I have found this explanation of what happens to serotonin receptors in SSRI withdrawal, I find it very logical, it makes me easier to understand what happend with serotonine receptors:

 

Neurons in the brain use both electrical and chemical signals to work.  When a neuron is stimulated, it fires electrically.  This stimulates the release of neurotransmitters at the end of the neuron.  These chemicals flow in the gap between neurons until they bind to receptors on another neuron.  Once enough neurotransmitters have attached to the next neuron, it stimulates that neuron to fire electrically, and the process continues.  SSRI affect the chemical part of this process.  Chemically, SSRI mimic the neurotransmitter Serotonin on one side of the molecule, but are different, otherwise.  When it binds to a receptor, instead of activating that receptor, it blocks it.  These receptors absorb excess Serotonin and store it in the neuron.  By blocking the absorption of Serotonin, more of this neurotransmitter stays in the gap between neurons.  The theory is that having more Serotonin available to stimulate new neurons improves mood.

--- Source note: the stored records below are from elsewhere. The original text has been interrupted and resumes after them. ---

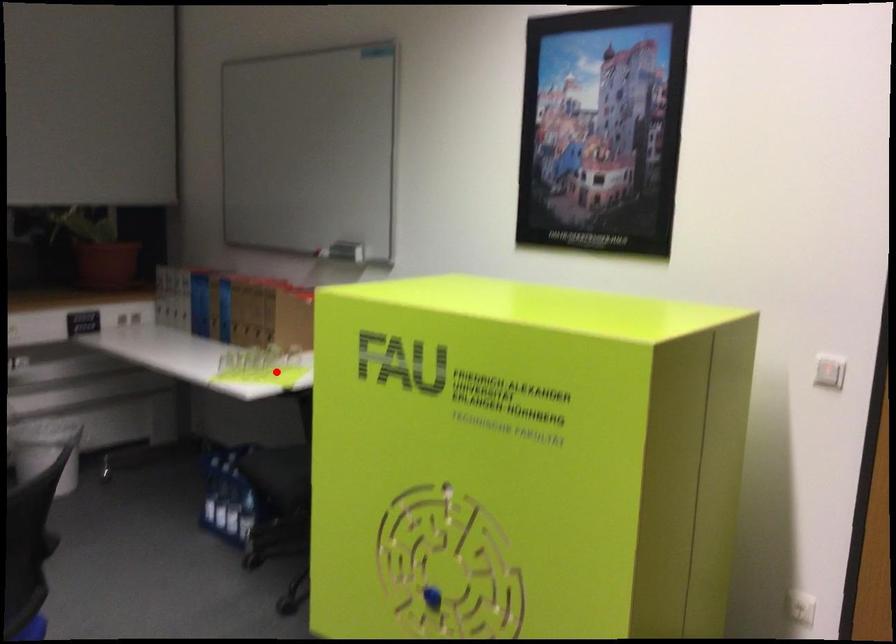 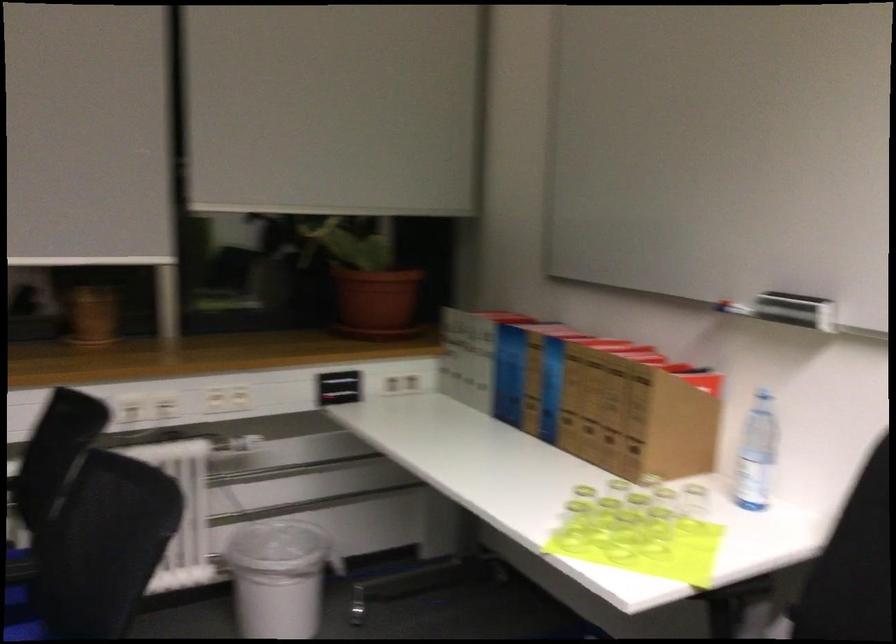 Where in the second image is the point corresponding to the highlighted location from the first image?

(655, 534) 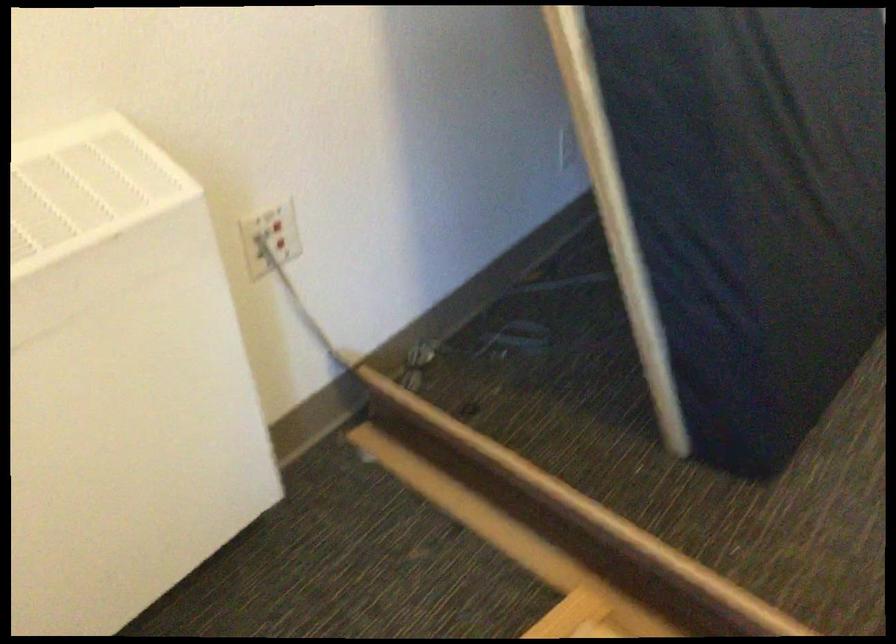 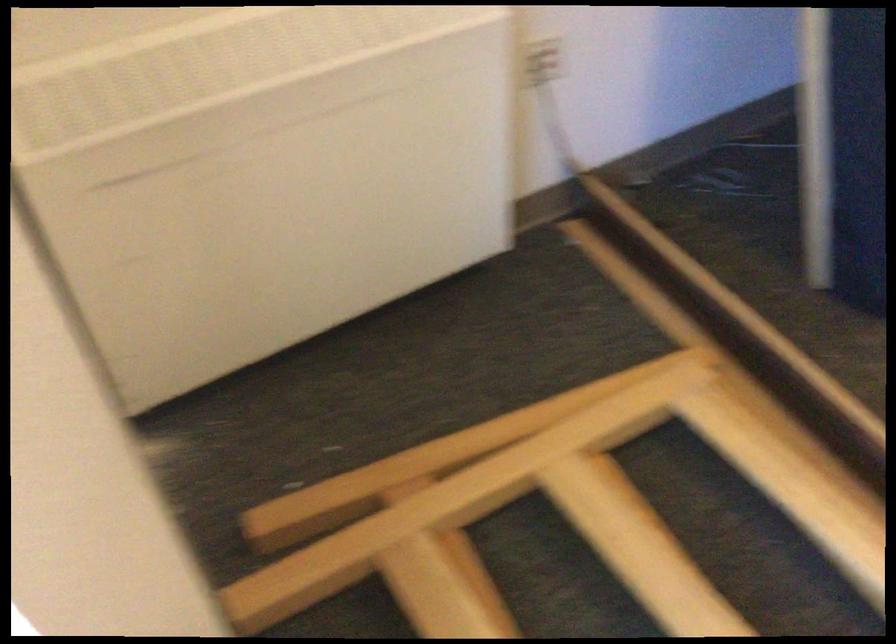 Where in the second image is the point corresponding to point 273,245 from the first image?

(543, 62) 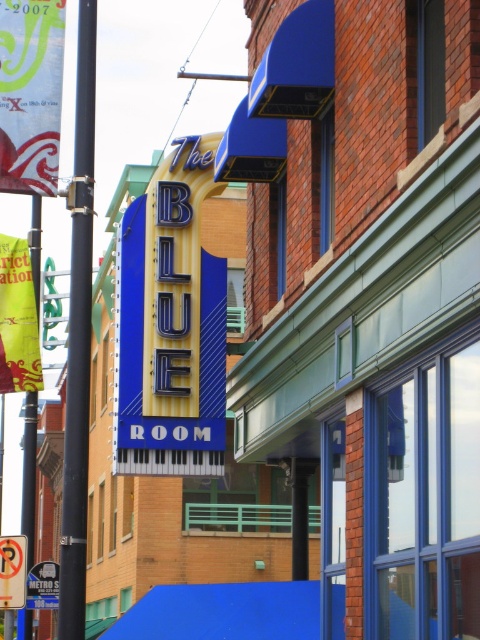 Question: Among these points, which one is farthest from the camera?

Choices:
 (A) (81, 620)
 (B) (55, 26)
 (C) (195, 637)
 (D) (51, 580)

Answer: (D)

Question: Can you confirm if blue matte awning at center is thinner than yellow fabric sign at left?

Choices:
 (A) yes
 (B) no

Answer: (B)

Question: Estimate the real-world distances between objects in this image. Which object is farther from the yellow fabric sign at left?

Choices:
 (A) metallic silver bus stop sign at center
 (B) blue matte awning at center
 (C) black metal pole at left
 (D) green fabric sign at upper left

Answer: (A)

Question: Is black metal pole at left wider than green fabric sign at upper left?

Choices:
 (A) no
 (B) yes

Answer: (B)

Question: Can you confirm if black metal pole at left is positioned above yellow fabric sign at left?

Choices:
 (A) no
 (B) yes

Answer: (A)

Question: Which object is positioned closest to the green fabric sign at upper left?

Choices:
 (A) metallic silver bus stop sign at center
 (B) black metal pole at left

Answer: (B) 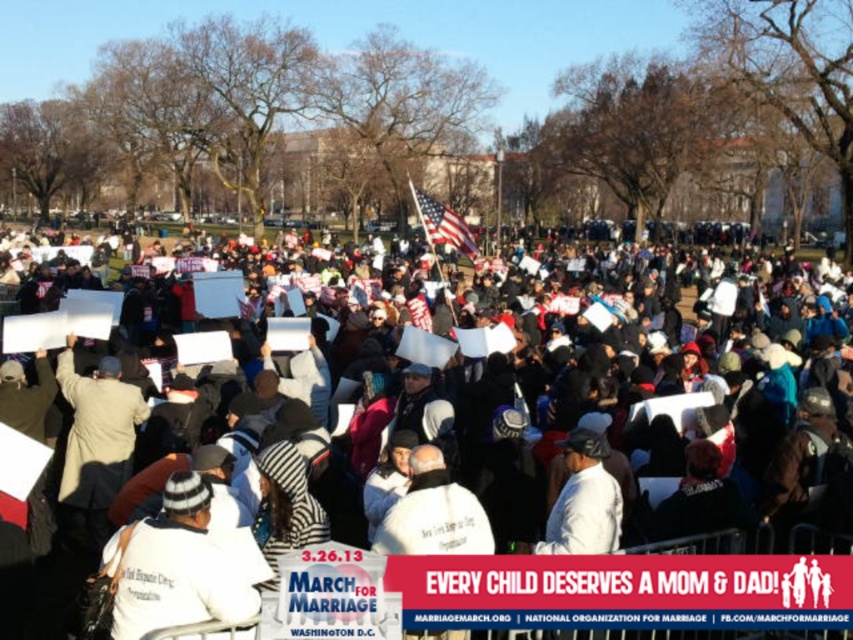 Question: Based on their relative distances, which object is farther from the white paper signs at center?

Choices:
 (A) white fleece jacket at lower left
 (B) white matte jacket at center

Answer: (A)

Question: Which object is farther from the camera taking this photo?

Choices:
 (A) white fleece jacket at lower left
 (B) white matte jacket at center

Answer: (B)

Question: Is white fleece jacket at lower left closer to the viewer compared to white matte jacket at center?

Choices:
 (A) yes
 (B) no

Answer: (A)

Question: Observing the image, what is the correct spatial positioning of white paper signs at center in reference to white matte jacket at center?

Choices:
 (A) below
 (B) above

Answer: (B)

Question: Which point is farther to the camera?

Choices:
 (A) (132, 528)
 (B) (654, 451)
 (C) (602, 547)

Answer: (B)

Question: Considering the relative positions of white fleece jacket at lower left and white matte jacket at center in the image provided, where is white fleece jacket at lower left located with respect to white matte jacket at center?

Choices:
 (A) right
 (B) left

Answer: (B)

As receptors that are stimulated by Serotonin are blocked, less of the neurotransmitter is absorbed back into neurons.  The brain responds to this lack of stored Serotonin by creating new networks of neurons in an attempt to reestablish the old state of function.  These new receptors are in turn blocked by the SSRI.  As the process continues, the dosage of an SSRI prescription may be increased to counteract the brain’s attempts to restore the old functional state.  Patients refer to this as “poop out”.  It’s similar to the tolerance that other drug users experience.  The difference is that most illegal drugs act on a wide range of neurotransmitters, whereas SSRI target Serotonin specifically.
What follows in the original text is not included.